(Your task)
Exact reproduction required: the lines below from the line with "International [menuitem] (926, 80)" to the line with "5133 (86, 2255)", both ends included, and no others.

(Records for the task)
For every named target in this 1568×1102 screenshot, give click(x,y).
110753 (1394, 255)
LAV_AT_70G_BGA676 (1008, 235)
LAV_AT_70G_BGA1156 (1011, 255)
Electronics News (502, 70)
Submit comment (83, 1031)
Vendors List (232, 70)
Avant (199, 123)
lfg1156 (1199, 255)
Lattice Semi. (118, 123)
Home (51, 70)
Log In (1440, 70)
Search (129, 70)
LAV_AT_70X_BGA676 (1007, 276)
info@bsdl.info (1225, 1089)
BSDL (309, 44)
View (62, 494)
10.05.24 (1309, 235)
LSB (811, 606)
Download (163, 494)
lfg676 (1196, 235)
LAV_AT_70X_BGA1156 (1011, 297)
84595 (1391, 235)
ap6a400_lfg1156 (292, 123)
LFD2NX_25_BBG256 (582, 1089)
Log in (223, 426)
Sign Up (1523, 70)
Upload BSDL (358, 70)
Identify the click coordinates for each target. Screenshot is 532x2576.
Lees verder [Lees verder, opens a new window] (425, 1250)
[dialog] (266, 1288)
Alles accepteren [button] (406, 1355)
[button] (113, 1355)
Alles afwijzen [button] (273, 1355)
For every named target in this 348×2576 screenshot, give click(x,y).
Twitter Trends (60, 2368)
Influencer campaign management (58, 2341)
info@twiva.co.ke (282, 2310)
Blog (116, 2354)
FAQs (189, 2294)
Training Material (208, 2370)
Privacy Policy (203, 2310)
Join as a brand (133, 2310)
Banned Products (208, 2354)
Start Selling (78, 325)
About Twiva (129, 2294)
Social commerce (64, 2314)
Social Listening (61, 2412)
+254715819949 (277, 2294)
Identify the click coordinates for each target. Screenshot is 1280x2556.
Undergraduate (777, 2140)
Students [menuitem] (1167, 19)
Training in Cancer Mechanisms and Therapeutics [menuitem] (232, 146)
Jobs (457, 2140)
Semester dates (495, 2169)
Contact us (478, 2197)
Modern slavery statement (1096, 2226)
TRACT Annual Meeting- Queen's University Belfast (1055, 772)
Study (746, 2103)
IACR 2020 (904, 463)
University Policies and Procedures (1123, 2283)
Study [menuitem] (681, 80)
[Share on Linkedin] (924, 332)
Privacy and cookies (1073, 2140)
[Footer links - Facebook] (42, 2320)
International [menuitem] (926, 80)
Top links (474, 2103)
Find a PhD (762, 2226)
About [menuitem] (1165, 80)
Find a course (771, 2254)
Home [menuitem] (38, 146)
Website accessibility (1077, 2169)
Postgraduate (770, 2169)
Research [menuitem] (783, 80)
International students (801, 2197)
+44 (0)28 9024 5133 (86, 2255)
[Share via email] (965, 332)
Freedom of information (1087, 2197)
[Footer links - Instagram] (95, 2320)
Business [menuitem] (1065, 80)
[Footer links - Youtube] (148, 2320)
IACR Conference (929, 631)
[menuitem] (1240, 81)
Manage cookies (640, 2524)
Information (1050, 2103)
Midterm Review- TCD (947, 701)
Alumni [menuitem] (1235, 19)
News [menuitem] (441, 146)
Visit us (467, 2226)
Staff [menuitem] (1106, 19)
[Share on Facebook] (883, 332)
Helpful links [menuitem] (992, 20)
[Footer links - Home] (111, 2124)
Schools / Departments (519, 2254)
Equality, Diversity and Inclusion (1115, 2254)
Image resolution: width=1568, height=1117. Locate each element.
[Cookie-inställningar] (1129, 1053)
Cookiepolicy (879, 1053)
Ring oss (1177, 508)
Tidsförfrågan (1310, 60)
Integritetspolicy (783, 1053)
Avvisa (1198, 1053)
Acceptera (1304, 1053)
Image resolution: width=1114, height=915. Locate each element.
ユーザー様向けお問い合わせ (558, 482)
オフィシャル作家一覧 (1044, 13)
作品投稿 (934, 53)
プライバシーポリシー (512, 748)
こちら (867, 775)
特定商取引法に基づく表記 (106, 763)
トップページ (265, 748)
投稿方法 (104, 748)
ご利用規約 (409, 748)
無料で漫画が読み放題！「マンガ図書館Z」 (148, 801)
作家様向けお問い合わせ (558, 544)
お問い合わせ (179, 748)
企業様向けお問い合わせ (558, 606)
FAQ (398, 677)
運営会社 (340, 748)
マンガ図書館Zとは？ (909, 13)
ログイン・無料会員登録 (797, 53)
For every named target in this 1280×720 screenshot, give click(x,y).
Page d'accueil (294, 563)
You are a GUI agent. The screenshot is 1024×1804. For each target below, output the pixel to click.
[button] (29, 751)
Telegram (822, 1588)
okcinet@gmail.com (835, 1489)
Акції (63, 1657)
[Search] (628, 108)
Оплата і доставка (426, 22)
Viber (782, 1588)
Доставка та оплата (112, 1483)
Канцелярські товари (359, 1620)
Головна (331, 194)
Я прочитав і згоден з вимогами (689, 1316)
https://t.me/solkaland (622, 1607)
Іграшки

(Result of the exercise)
International [menuitem] (926, 80)
Top links (474, 2103)
Find a PhD (762, 2226)
About [menuitem] (1165, 80)
Find a course (771, 2254)
Home [menuitem] (38, 146)
Website accessibility (1077, 2169)
Postgraduate (770, 2169)
Research [menuitem] (783, 80)
International students (801, 2197)
+44 (0)28 9024 5133 (86, 2255)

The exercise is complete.